What is a migraine? Why migraine happens. Who gets migraines? Treating migraines.

Mommy, I Have A Headache

The First Headache Can Happen During Infancy

Research in the area of migraine headaches has indicated that migraines are probably genetically based and that if one parent has migraines, there's at least a 50 percent chance that a child will have the disease as well, despite the fact that symptoms may not be apparent for many years. More than half of adult migraine sufferers have reported that they had their first migraine before the age of 15 and nearly a third of children who have migraines can remember having them before they were five years old.

When it comes to infants, the questions abound. Since there is little understanding of how infants relate to pain (we know they do experience pain), the observation of behavior patterns is the most effective way of determining whether infants have migraines. There is some evidence that infants as young as four months of age have them, and for certain, children at the age of two have them.

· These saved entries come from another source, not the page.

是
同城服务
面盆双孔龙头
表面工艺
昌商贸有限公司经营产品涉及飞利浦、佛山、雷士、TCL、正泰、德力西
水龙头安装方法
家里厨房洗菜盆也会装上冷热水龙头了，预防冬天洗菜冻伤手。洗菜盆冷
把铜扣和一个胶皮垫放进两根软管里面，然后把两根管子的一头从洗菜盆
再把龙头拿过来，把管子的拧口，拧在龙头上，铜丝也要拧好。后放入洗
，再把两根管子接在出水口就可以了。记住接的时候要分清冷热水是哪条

There's A Difference In The Way Symptoms Manifest In Children

Children's symptoms can vary greatly from adult migraines and some parents make the mistake of assuming that when a child complains of feeling sick-as many child migraine sufferers do-that the child is just vying for attention. Often, children do not know how to describe a headache. They may simply say they feel sick or that their head hurts. They may have pain on one side of the head or on both sides. Things to look for when a migraine is suspected are nausea and a change in behavior or temperament (sudden or unusual temper or sadness). About 25 percent of children who have migraines experience aura-often a visual disturbance-in the early stages of the headache.

Adults Tend To Ignore A Child's Plight

Merle Diamond of the Diamond Headache Clinic has brought to light some evidence that car sickness in children may indicate a predisposition to migraine. It is also estimated by the Migraine Action Association in the UK that 10 percent of school age children there suffer from migraine. Of those, 85 percent miss nearly two weeks of school a year and 57 percent say their teachers don't understand. 53 percent of these children said their doctors don't understand either!

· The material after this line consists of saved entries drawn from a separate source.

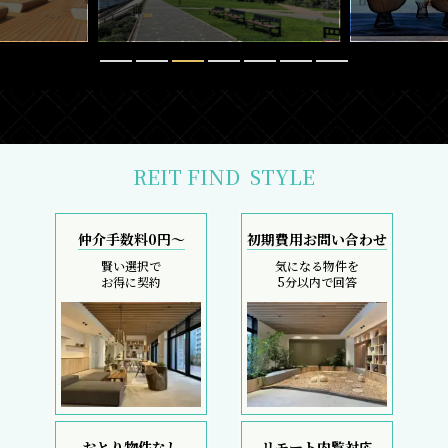
REIT FIND
STYLE
仲介手数料0円～
初期費用お問い合わせ
賢い選択で
気になる物件を
お得に契約
5分以内で回答
おとり物件なし
リモート内覧対応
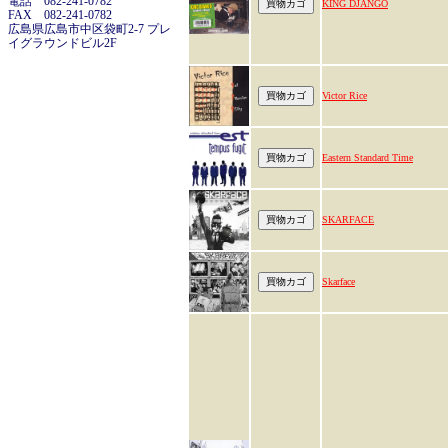
電話 082-241-0782
KING DJANGO
FAX 082-241-0782
広島県広島市中区袋町2-7 プレ
イグラウンドビル2F
Victor Rice
Eastern Standard Time
SKARFACE
Skarface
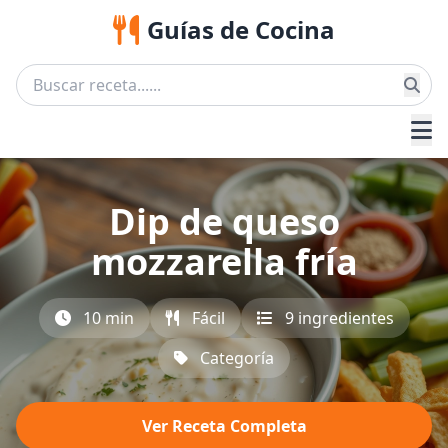
Guías de Cocina
Dip de queso
mozzarella fría
10 min
Fácil
9 ingredientes
Categoría
Ver Receta Completa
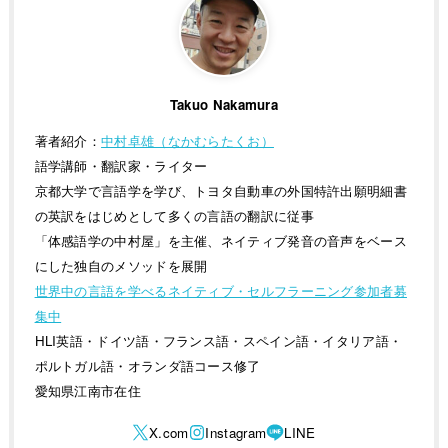
Takuo Nakamura
著者紹介：
中村卓雄（なかむらたくお）
語学講師・翻訳家・ライター
京都大学で言語学を学び、トヨタ自動車の外国特許出願明細書
の英訳をはじめとして多くの言語の翻訳に従事
「体感語学の中村屋」を主催、ネイティブ発音の音声をベース
にした独自のメソッドを展開
世界中の言語を学べるネイティブ・セルフラーニング参加者募
集中
HLI英語・ドイツ語・フランス語・スペイン語・イタリア語・
ポルトガル語・オランダ語コース修了
愛知県江南市在住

Things A Parent Can Do To Help Their Child And The Doctor

When headaches are persistent or a child seems to be dealing with some or all of the symptoms of migraine, or if the pain is something new that cannot be traced, see a doctor. There is information a parent can provide which will help the doctor determine a course of action. Some things to record or make note of include the length of time the headaches last and the frequency of them. Is there a trigger that sets the headache into motion-certain foods, stress, noise, light? Where is the pain and what does it feel like to the child? Note any other symptoms such as sensitivity to light or noise, nausea or vomiting and take note of any other patterns which occur at the same time that the pain occurs.

By recording the symptoms and watching closely for patterns, the doctor will have more information upon which to base a diagnosis and offer treatment.